= 2011–12 Russian Women's Football Championship =

The 2011–12 Russian Women's Football Championship was the 20th edition of the Russian premier championship for women's football teams. Like the 2011–12 Russian Premier League, it marked the competition's transition from its traditional spring to autumn model to the Western autumn to spring calendar, running from 16 April 2011 to 28 June 2012. It was contested by eight teams, one more than the previous edition, with Zorky Krasnogorsk and Mordovochka Saransk joining the championship.
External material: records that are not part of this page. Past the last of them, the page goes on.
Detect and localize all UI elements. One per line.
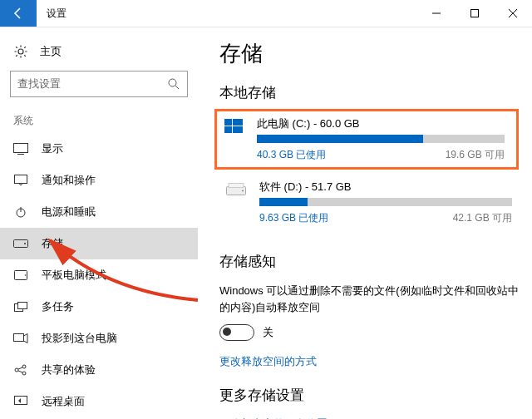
storage-sense-heading: 存储感知 xyxy=(219,252,519,271)
window-controls xyxy=(417,0,532,27)
drive-title: 此电脑 (C:) - 60.0 GB xyxy=(257,116,505,131)
back-button[interactable] xyxy=(0,0,37,27)
sidebar-item-label: 共享的体验 xyxy=(42,362,96,377)
maximize-icon xyxy=(470,9,479,17)
search-placeholder: 查找设置 xyxy=(17,76,61,91)
search-icon xyxy=(167,77,180,91)
svg-point-12 xyxy=(25,274,27,276)
arrow-left-icon xyxy=(12,7,25,20)
sidebar-group-label: 系统 xyxy=(0,114,198,133)
sidebar-item-tablet[interactable]: 平板电脑模式 xyxy=(0,259,198,291)
svg-rect-22 xyxy=(224,119,232,126)
project-icon xyxy=(13,333,28,344)
sidebar-menu: 显示 通知和操作 电源和睡眠 存储 平板电脑模式 多任务 xyxy=(0,133,198,417)
svg-rect-14 xyxy=(18,303,27,309)
sidebar-item-label: 平板电脑模式 xyxy=(42,268,106,283)
sidebar-item-display[interactable]: 显示 xyxy=(0,133,198,165)
sidebar-item-label: 多任务 xyxy=(42,299,74,314)
svg-point-16 xyxy=(15,368,18,372)
content: 存储 本地存储 此电脑 (C:) - 60.0 GB 40.3 GB 已使用 xyxy=(198,27,532,419)
sidebar-item-shared[interactable]: 共享的体验 xyxy=(0,354,198,386)
drive-meta: 9.63 GB 已使用 42.1 GB 可用 xyxy=(259,211,512,225)
titlebar: 设置 xyxy=(0,0,532,27)
svg-line-19 xyxy=(18,367,22,369)
svg-point-17 xyxy=(22,365,26,368)
power-icon xyxy=(13,206,28,218)
usage-bar-fill xyxy=(259,198,308,206)
storage-sense-desc: Windows 可以通过删除不需要的文件(例如临时文件和回收站中的内容)自动释放… xyxy=(219,283,519,316)
remote-desktop-icon xyxy=(13,396,28,407)
sidebar-item-label: 显示 xyxy=(42,141,63,156)
search-input[interactable]: 查找设置 xyxy=(10,71,188,97)
storage-sense-toggle-row: 关 xyxy=(219,324,519,341)
window-title: 设置 xyxy=(37,0,417,27)
svg-point-10 xyxy=(24,243,26,244)
svg-line-20 xyxy=(18,371,22,372)
sidebar-item-label: 远程桌面 xyxy=(42,394,85,409)
link-change-free-space[interactable]: 更改释放空间的方式 xyxy=(219,354,519,369)
sidebar: 主页 查找设置 系统 显示 通知和操作 电源和睡眠 存 xyxy=(0,27,198,419)
usage-bar xyxy=(259,198,512,206)
sidebar-item-label: 通知和操作 xyxy=(42,173,96,188)
page-title: 存储 xyxy=(219,39,519,68)
drive-body: 软件 (D:) - 51.7 GB 9.63 GB 已使用 42.1 GB 可用 xyxy=(259,180,519,225)
sidebar-item-project[interactable]: 投影到这台电脑 xyxy=(0,323,198,354)
home-label: 主页 xyxy=(40,44,62,59)
minimize-button[interactable] xyxy=(417,0,456,27)
sidebar-item-label: 投影到这台电脑 xyxy=(42,331,117,346)
svg-rect-1 xyxy=(471,10,479,17)
notifications-icon xyxy=(13,175,28,186)
svg-rect-6 xyxy=(15,175,27,184)
sidebar-item-label: 存储 xyxy=(42,236,63,251)
svg-rect-15 xyxy=(14,334,24,342)
close-icon xyxy=(509,9,517,17)
display-icon xyxy=(13,143,28,155)
sidebar-item-remote[interactable]: 远程桌面 xyxy=(0,386,198,417)
multitask-icon xyxy=(13,301,28,313)
toggle-knob xyxy=(223,328,231,336)
free-label: 42.1 GB 可用 xyxy=(453,211,512,225)
tablet-icon xyxy=(13,269,28,281)
sidebar-item-notifications[interactable]: 通知和操作 xyxy=(0,165,198,196)
sidebar-item-multitask[interactable]: 多任务 xyxy=(0,291,198,323)
svg-rect-28 xyxy=(229,184,244,188)
drive-d[interactable]: 软件 (D:) - 51.7 GB 9.63 GB 已使用 42.1 GB 可用 xyxy=(219,180,519,225)
drive-body: 此电脑 (C:) - 60.0 GB 40.3 GB 已使用 19.6 GB 可… xyxy=(257,116,511,162)
svg-line-3 xyxy=(175,86,179,89)
close-button[interactable] xyxy=(494,0,532,27)
svg-point-18 xyxy=(22,372,26,375)
drive-c[interactable]: 此电脑 (C:) - 60.0 GB 40.3 GB 已使用 19.6 GB 可… xyxy=(214,109,519,170)
drive-meta: 40.3 GB 已使用 19.6 GB 可用 xyxy=(257,148,505,162)
sidebar-item-power[interactable]: 电源和睡眠 xyxy=(0,196,198,228)
free-label: 19.6 GB 可用 xyxy=(446,148,505,162)
svg-rect-24 xyxy=(224,126,232,133)
storage-sense-toggle[interactable] xyxy=(219,324,254,341)
storage-icon xyxy=(13,238,28,249)
usage-bar xyxy=(257,135,505,143)
home-button[interactable]: 主页 xyxy=(0,39,198,71)
sidebar-item-label: 电源和睡眠 xyxy=(42,205,96,219)
hard-drive-icon xyxy=(224,180,248,200)
usage-bar-fill xyxy=(257,135,423,143)
svg-point-2 xyxy=(169,79,176,86)
used-label: 9.63 GB 已使用 xyxy=(259,211,328,225)
sidebar-item-storage[interactable]: 存储 xyxy=(0,228,198,259)
minimize-icon xyxy=(432,9,441,17)
more-settings-heading: 更多存储设置 xyxy=(219,386,519,405)
drive-title: 软件 (D:) - 51.7 GB xyxy=(259,180,512,195)
windows-logo-icon xyxy=(222,116,245,136)
toggle-state-label: 关 xyxy=(263,325,273,340)
main: 主页 查找设置 系统 显示 通知和操作 电源和睡眠 存 xyxy=(0,27,532,419)
used-label: 40.3 GB 已使用 xyxy=(257,148,326,162)
svg-rect-25 xyxy=(233,126,243,133)
gear-icon xyxy=(13,44,28,59)
svg-rect-23 xyxy=(233,119,243,126)
svg-rect-4 xyxy=(14,144,28,153)
maximize-button[interactable] xyxy=(456,0,494,27)
local-storage-heading: 本地存储 xyxy=(219,83,519,102)
shared-exp-icon xyxy=(13,364,28,376)
svg-point-27 xyxy=(242,190,244,192)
Defending champion WFC Rossiyanka won its fourth title with a 17 points advantage over newcomer Zorky, which also qualified for the UEFA Champions League as the runner-up. Five-times champion Energiya Voronezh withdrew from the championship following the end of the season for financial reasons.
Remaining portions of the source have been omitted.